=== Section Start ===

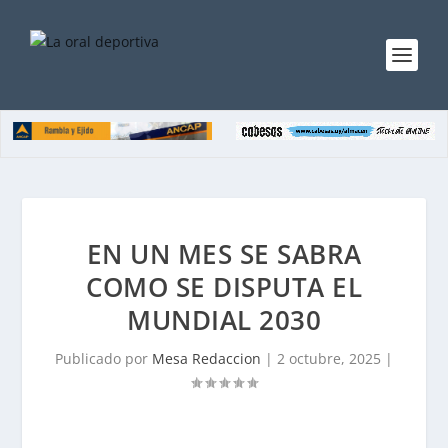
EN UN MES SE SABRA
COMO SE DISPUTA EL
MUNDIAL 2030
Publicado por
Mesa Redaccion
|
2 octubre, 2025
|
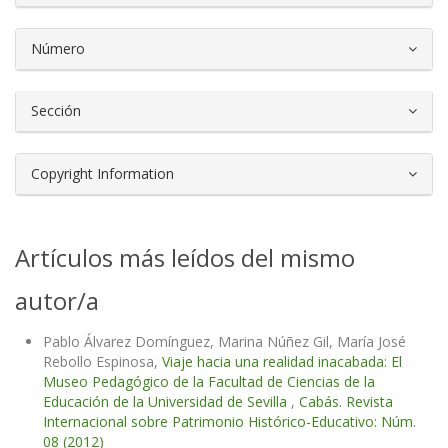
Número
Sección
Copyright Information
Artículos más leídos del mismo
autor/a
Pablo Álvarez Domínguez, Marina Núñez Gil, María José
Rebollo Espinosa,
Viaje hacia una realidad inacabada: El
Museo Pedagógico de la Facultad de Ciencias de la
Educación de la Universidad de Sevilla
,
Cabás. Revista
Internacional sobre Patrimonio Histórico-Educativo: Núm.
08 (2012)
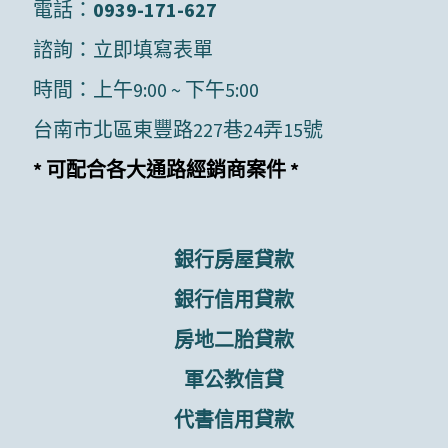
電話：
0939-171-627
諮詢：
立即填寫表單
時間：上午9:00 ~ 下午5:00
台南市北區東豐路227巷24弄15號
* 可配合各大通路經銷商案件 *
銀行房屋貸款
銀行信用貸款
房地二胎貸款
軍公教信貸
代書信用貸款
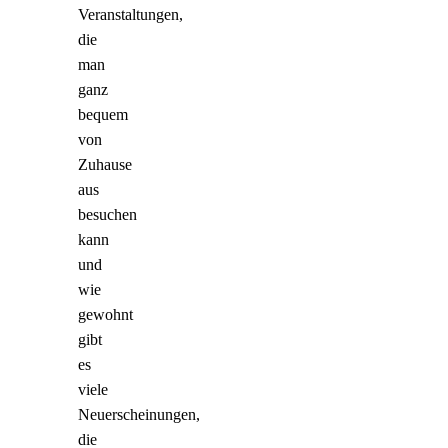
Veranstaltungen,
die
man
ganz
bequem
von
Zuhause
aus
besuchen
kann
und
wie
gewohnt
gibt
es
viele
Neuerscheinungen,
die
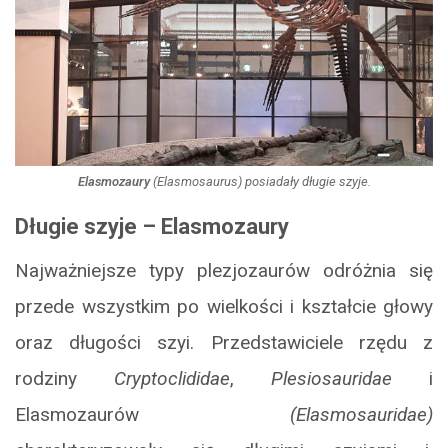
Elasmozaury
(Elasmosaurus)
posiadały długie szyje.
Długie szyje – Elasmozaury
Najważniejsze typy plezjozaurów odróżnia się
przede wszystkim po wielkości i kształcie głowy
oraz długości szyi. Przedstawiciele rzędu z
rodziny
Cryptoclididae
,
Plesiosauridae
i
Elasmozaurów
(Elasmosauridae)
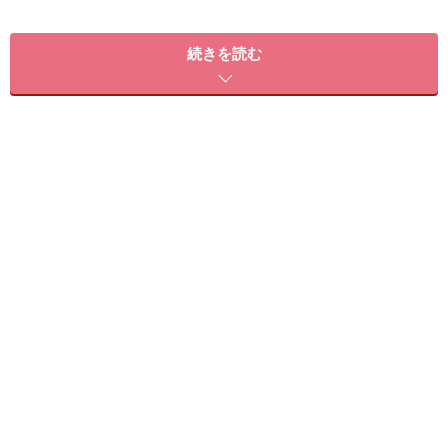
続きを読む
【このスタイルが似合う髪のタイプ】
髪 量：少ない～普通
髪 質：柔らかい～普通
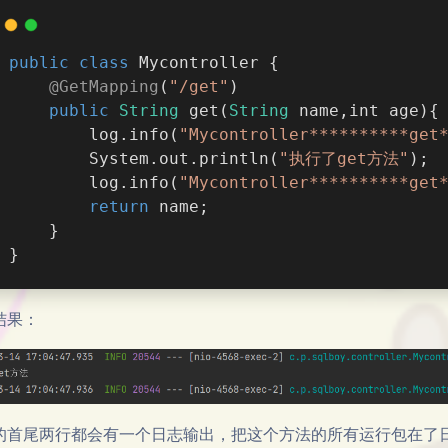
public
class
Mycontroller
{
@GetMapping
(
"/get"
)
public
String
get
(
String
 name,int age
)
{
        log.info(
"Mycontroller**********get
        System.out.println(
"执行了get方法"
);
        log.info(
"Mycontroller**********get
return
 name;
    }
}
结果：
的首尾两行都会有一个日志输出，把这个方法的所有运行包在了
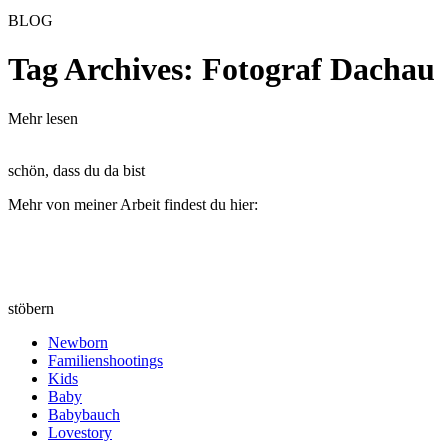
BLOG
Tag Archives:
Fotograf Dachau
Mehr lesen
schön, dass du da bist
Mehr von meiner Arbeit findest du hier:
stöbern
Newborn
Familienshootings
Kids
Baby
Babybauch
Lovestory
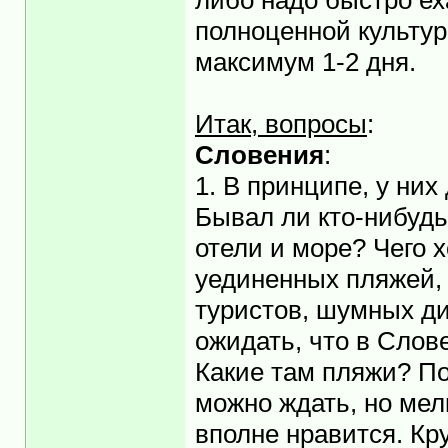
либо надо быстро ехат
полноценной культур
максимум 1-2 дня.
Итак, вопросы
:
Словения
:
1. В принципе, у ни
Бывал ли кто-нибудь
отели и море? Чего х
уединенных пляжей, с
туристов, шумных ди
ожидать, что в Слов
Какие там пляжи? По
можно ждать, но мел
вполне нравится. Кр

=== Section End ===

**Work instruction:**
From the listing above, please give again the lines that begin with the line holding "(Elasmosaurus)" and go on through the line holding "полноценной культур", exactly, both ends included, minus any picture.

**Task answer:**
(Elasmosaurus)
posiadały długie szyje.
Długie szyje – Elasmozaury
Najważniejsze typy plezjozaurów odróżnia się
przede wszystkim po wielkości i kształcie głowy
oraz długości szyi. Przedstawiciele rzędu z
rodziny
Cryptoclididae
,
Plesiosauridae
i
Elasmozaurów
(Elasmosauridae)
続きを読む
【このスタイルが似合う髪のタイプ】
髪 量：少ない～普通
髪 質：柔らかい～普通
public
class
Mycontroller
{
@GetMapping
(
"/get"
)
public
String
get
(
String
 name,int age
)
{
        log.info(
"Mycontroller**********get
        System.out.println(
"执行了get方法"
);
        log.info(
"Mycontroller**********get
return
 name;
    }
}
结果：
的首尾两行都会有一个日志输出，把这个方法的所有运行包在了
BLOG
Tag Archives:
Fotograf Dachau
Mehr lesen
schön, dass du da bist
Mehr von meiner Arbeit findest du hier:
stöbern
Newborn
Familienshootings
Kids
Baby
Babybauch
Lovestory
либо надо быстро ехат
полноценной культур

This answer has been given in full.